24. Lifetime Loss Ratio: This is the loss
ratio determined over the rating period for annually rated groups. For other
forms, the loss ratio is derived by dividing A by B where:
a. A is the accumulation with interest of
incurred claims from the original effective date of the policy form to the
evaluation date, and the present value of future incurred claims over the
entire future lifetime of the policy form; and,
b. B is the accumulation with interest of
earned premiums from the original effective date of the policy form to the
evaluation date, and the present value of future earned premiums over the
entire future lifetime of the policy form.
c. The evaluation date is the endpoint of the
actual experience review period.
25. History of Rate Adjustments: This section
shall list the approval dates and average percentage rate adjustments both
nationwide and in Florida for the last 5 years. Nationwide information is not
required when Florida data is 100 percent credible.

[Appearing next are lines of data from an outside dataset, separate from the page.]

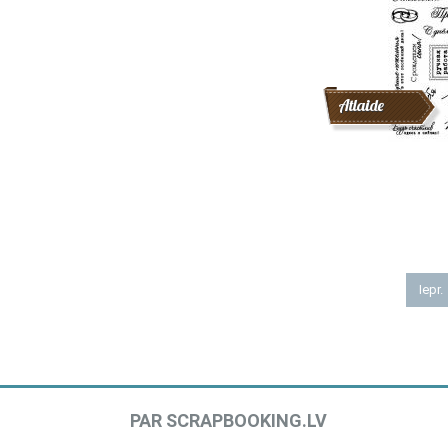
Atlaide
Iepr.
PAR SCRAPBOOKING.LV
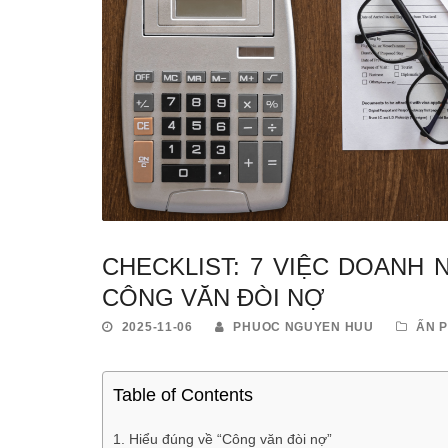
CHECKLIST: 7 VIỆC DOANH
CÔNG VĂN ĐÒI NỢ
2025-11-06
PHUOC NGUYEN HUU
ẤN 
Table of Contents
Hiểu đúng về “Công văn đòi nợ”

26. Number of Policyholders: This section
shall report the number of Florida policyholders/certificateholders who will be
affected by the proposed rate revision, and the number of
policyholders/certificateholders inforce nationwide.

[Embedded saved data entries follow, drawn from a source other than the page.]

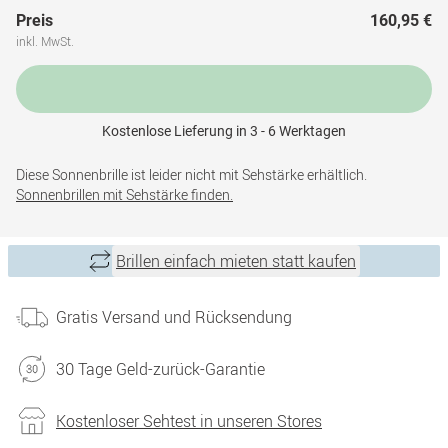
Preis
160,95 €
inkl. MwSt.
Kostenlose Lieferung in 3 - 6 Werktagen
Diese Sonnenbrille ist leider nicht mit Sehstärke erhältlich.
Sonnenbrillen mit Sehstärke finden.
Brillen einfach mieten statt kaufen
Gratis Versand und Rücksendung
30 Tage Geld-zurück-Garantie
Kostenloser Sehtest in unseren Stores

27. Proposed Effective Date: This section
shall state the proposed effective date and method of the proposed rate
revision implementation.
28.
Actuarial Certification:
a. Certification by a
qualified actuary that to the best of the actuary's knowledge and judgment:
(I) The entire rate filing is in compliance
with the applicable laws of the State of Florida and with the rules of the
Office;
(II) Complies with the
Commonly Accepted Actuarial Practice as defined in subsection
69O-154.202(28),
F.A.C.; and,
(III) The benefits
provided are reasonable in relation to the proposed premiums. The premium
schedule is not excessive, inadequate, nor unfairly
discriminatory.
b. In
making the certification:
(I) The actuary
shall recognize that the certification is a prescribed statement of actuarial
opinion.
(II) The actuary's opinion
shall comply with the Commonly Accepted Actuarial Practice as defined in
subsection 69O-154.202(28),
F.A.C.
c. A qualified
actuary is one who is a member of the Society of Actuaries or the American
Academy of Actuaries, and who is qualified in the area of health
insurance.
d. If the actuary is
unable to provide the certification without qualification, a detailed
explanation and reason for the qualification shall be provided as part of the
certification.
Notes
Rulemaking Authority 624.308(1), 627.410(6)(b) FS. Law Implemented 627.410(1), (2), (6), 627.411(1)(e) FS.
New 7-1-85, Formerly 4-58.06, 4-58.006, Amended 4-18-94, 4-9-95, 11-20-02, 6-19-03, Formerly 4-149.006, Amended 5-18-04, 11-2-06, 10-1-08, 8-15-19, 1-3-21.